Armadilha comum: confundir o limite da cooperativa com o limite dos cooperados. A cooperativa pode faturar mais de R$ 20 mil no total, desde que cada cooperado não ultrapasse seu teto individual. Exemplo: uma cooperativa com 30 cooperados pode vender até R$ 600 mil para a mesma entidade executora, mas precisa comprovar a vinculação de cada cooperado à produção.

Dicas para um projeto de venda vencedor

  • Seja específico nos produtos, quantidades e preços.
  • Comprove a capacidade de entrega com informações de logística e armazenamento.
  • Destaque se os produtos são orgânicos ou agroecológicos — isso garante prioridade.
  • Inclua fotos dos produtos ou da produção, se o edital permitir.
  • Verifique se o edital exige amostras ou laudos de qualidade.
  • Planeje a entrega para evitar multas ou impedimentos futuros.

Perguntas frequentes

Qual a diferença entre Chamada Pública e licitação comum?

A Chamada Pública é uma dispensa de licitação específica para compras da agricultura familiar no PNAE. Não há disputa por menor preço; a seleção prioriza grupos tradicionais e produtos orgânicos.

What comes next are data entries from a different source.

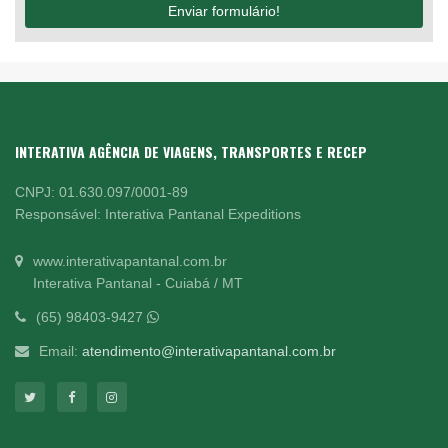
Enviar formulário!
INTERATIVA AGÊNCIA DE VIAGENS, TRANSPORTES E RECEP
CNPJ: 01.630.097/0001-89
Responsável: Interativa Pantanal Expeditions
www.interativapantanal.com.br
Interativa Pantanal - Cuiabá / MT
(65) 98403-9427
Email:
atendimento@interativapantanal.com.br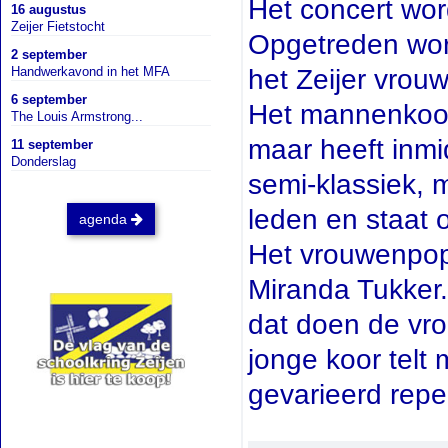
Het concert wor
16 augustus
Zeijer Fietstocht
Opgetreden wor
2 september
Handwerkavond in het MFA
het Zeijer vro
6 september
Het mannenkoor 
The Louis Armstrong...
maar heeft inmi
11 september
Donderslag
semi-klassiek, m
leden en staat 
agenda
Het vrouwenpopk
Miranda Tukker.
dat doen de vro
jonge koor telt
gevarieerd rep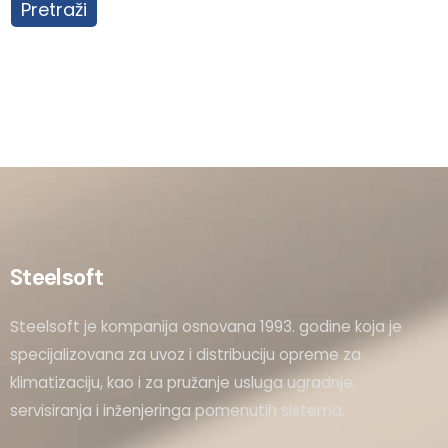
Pretraži
Steelsoft
Steelsoft je kompanija osnovana 1993. godine koja je
specijalizovana za uvoz i distribuciju opreme za
klimatizaciju, kao i za pružanje usluga ugradnje,
servisiranja i inženjeringa pomenutih sistema.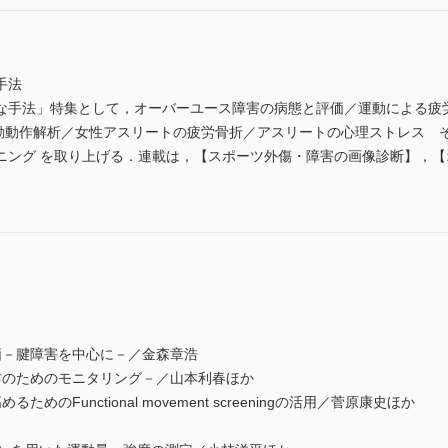
手法
な手法」特集として，オーバーユース障害の病態と評価／運動による疲労
た運動動作解析／女性アスリートの疲労骨折／アスリートの心理ストレス
ニング を取り上げる．連載は，【スポーツ外傷・障害の画像診断】，
価－腱障害を中心に－／金森章浩
防のためのモニタリング－／山本利春ほか
のFunctional movement screeningの活用／菅原康史ほか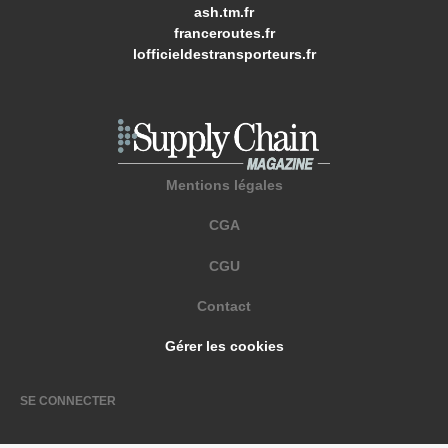
ash.tm.fr
franceroutes.fr
lofficieldestransporteurs.fr
Mentions légales
CGA
CGU
Contact
Gérer les cookies
SE CONNECTER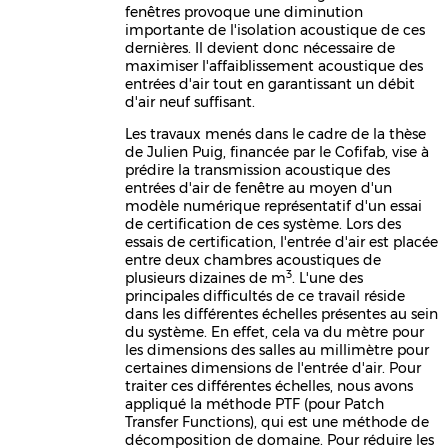
fenêtres provoque une diminution
importante de l'isolation acoustique de ces
dernières. Il devient donc nécessaire de
maximiser l'affaiblissement acoustique des
entrées d'air tout en garantissant un débit
d'air neuf suffisant.
Les travaux menés dans le cadre de la thèse
de Julien Puig, financée par le Cofifab, vise à
prédire la transmission acoustique des
entrées d'air de fenêtre au moyen d'un
modèle numérique représentatif d'un essai
de certification de ces système. Lors des
essais de certification, l'entrée d'air est placée
entre deux chambres acoustiques de
3
plusieurs dizaines de m
. L'une des
principales difficultés de ce travail réside
dans les différentes échelles présentes au sein
du système. En effet, cela va du mètre pour
les dimensions des salles au millimètre pour
certaines dimensions de l'entrée d'air. Pour
traiter ces différentes échelles, nous avons
appliqué la méthode PTF (pour Patch
Transfer Functions), qui est une méthode de
décomposition de domaine. Pour réduire les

O rito é mais simples e os prazos são definidos por lei.

Preciso ter nota fiscal para vender?

Sim, a nota fiscal é obrigatória para a efetivação da venda. O agricultor familiar pode emitir Nota Fiscal de Produtor (NF de produtor rural) na prefeitura local. Cooperativas emitem nota fiscal normal. Sem nota, o pagamento não é liberado.

Posso vender para mais de uma entidade executora ao mesmo tempo?

Sim. O limite de R$ 20.000,00 é por entidade executora. Um agricultor pode vender R$ 20 mil para a prefeitura do seu município e mais R$ 20 mil para a do município vizinho, desde que tenha produção suficiente e atenda aos critérios de cada edital.

O que acontece se eu não entregar os produtos no prazo?

O não cumprimento do projeto de venda pode gerar penalidades, como impedimento de participar de futuras Chamadas Públicas. A entidade executora pode ainda cobrar multa, se prevista no edital. Por isso, planeje a capacidade de entrega antes de se inscrever.

Como saber se minha cooperativa pode participar?

Cooperativas formais (com CNPJ, estatuto e registro) podem participar desde que todos os cooperados sejam agricultores familiares com CAF ativo. A cooperativa apresenta o projeto de venda em nome do grupo, mas o limite de venda é individual por cooperado. Consulte o edital e o FNDE para mais detalhes.